Auch deshalb sei die Nennung eines früheren Endzeitpunktes als 2014 "völlig unverzichtbar". Dem würde auch die sogenannte Revisionsklausel, wonach der für das Jahr 2018 beschlossene Kohleausstieg im Jahr 2012 nochmals überprüft werden soll, nicht entgegenstehen, betonte Müller. Selbst bei einer Fortführung des Bergbaus in Deutschland müsse dies nicht zwingend im Saarland erfolgen, fügte der Ministerpräsident hinzu.
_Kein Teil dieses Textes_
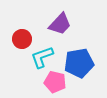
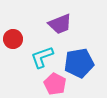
purple trapezoid: rotated 25 degrees clockwise
red circle: moved 9 px left
pink pentagon: moved 2 px down; rotated 15 degrees clockwise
Dagegen warnte die Gewerkschaft IG BCE, ein Ausstieg deutlich vor 2014 sei auf keinen Fall sozialverträglich zu gestalten. IG-BCE-Bezirksleiter Dietmar Geuskens verwies darauf, dass mehr als 5000 Arbeitsplätze direkt und weitere rund 5000 indirekt bedroht seien.
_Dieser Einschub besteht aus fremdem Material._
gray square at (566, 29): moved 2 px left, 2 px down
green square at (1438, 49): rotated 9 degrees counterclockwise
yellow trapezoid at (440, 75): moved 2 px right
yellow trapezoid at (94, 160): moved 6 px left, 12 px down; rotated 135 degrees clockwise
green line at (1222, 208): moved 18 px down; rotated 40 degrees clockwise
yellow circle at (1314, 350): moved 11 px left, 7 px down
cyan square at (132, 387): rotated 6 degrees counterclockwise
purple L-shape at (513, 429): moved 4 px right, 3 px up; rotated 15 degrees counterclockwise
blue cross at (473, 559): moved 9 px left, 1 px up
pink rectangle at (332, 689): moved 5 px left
Grüne: Müller soll selbst Ausstiegsdatum nennen

Grünen-Fraktionschef Hubert Ulrich kritisierte, es sei "unredlich", wenn Müller jetzt so tue, als seien die Bergbauprobleme "quasi über Nacht wie eine Naturkatastrophe" gekommen. Tatsächlich habe es der Ministerpräsident acht Jahre lang versäumt, den Betroffenen Linderung zu verschaffen und die Weichen für einen schnellen Ausstieg zu stellen. Ulrich forderte Müller zum wiederholten Mal auf, "endlich selbst ein Ausstiegsdatum zu definieren und politisch dafür mit aller Macht einzutreten". Nach Ansicht der Grünen dürfe ein solches Datum aber nicht nach 2010 liegen, fügte der Fraktionschef hinzu.

FDP-Fraktionsgeschäftsführer Manfred Baldauf sagte, alle Maßnahmen zur Verminderung der bergbaubedingten Beben hätten sich als wirkungslos herausgestellt. Es gebe daher keine Alternative zu einem sofortigen Abbaustopp.

SPD-Fraktionschef Heiko Maas mahnte dagegen zu Besonnenheit und Zurückhaltung in der Ausstiegsdiskussion. Bevor man weitere Entscheidungen zur Zukunft des Bergbaus treffe, solle zunächst abgewartet werden, ob das vom Bergamt verfügte Einzelstrebverfahren zu einer Verringerung der Erschütterungen führe.

Auch Geuskens betonte, das Einzelstrebverfahren sei gerade erst zur Hälfte umgesetzt, ein Urteil über den Erfolg also verfrüht. Der IG-BCE-Bezirkschef appellierte an die Politik, sich auch aus energiewirtschaftlichen Gründen an den Kompromiss zum Kohleausstieg zu halten.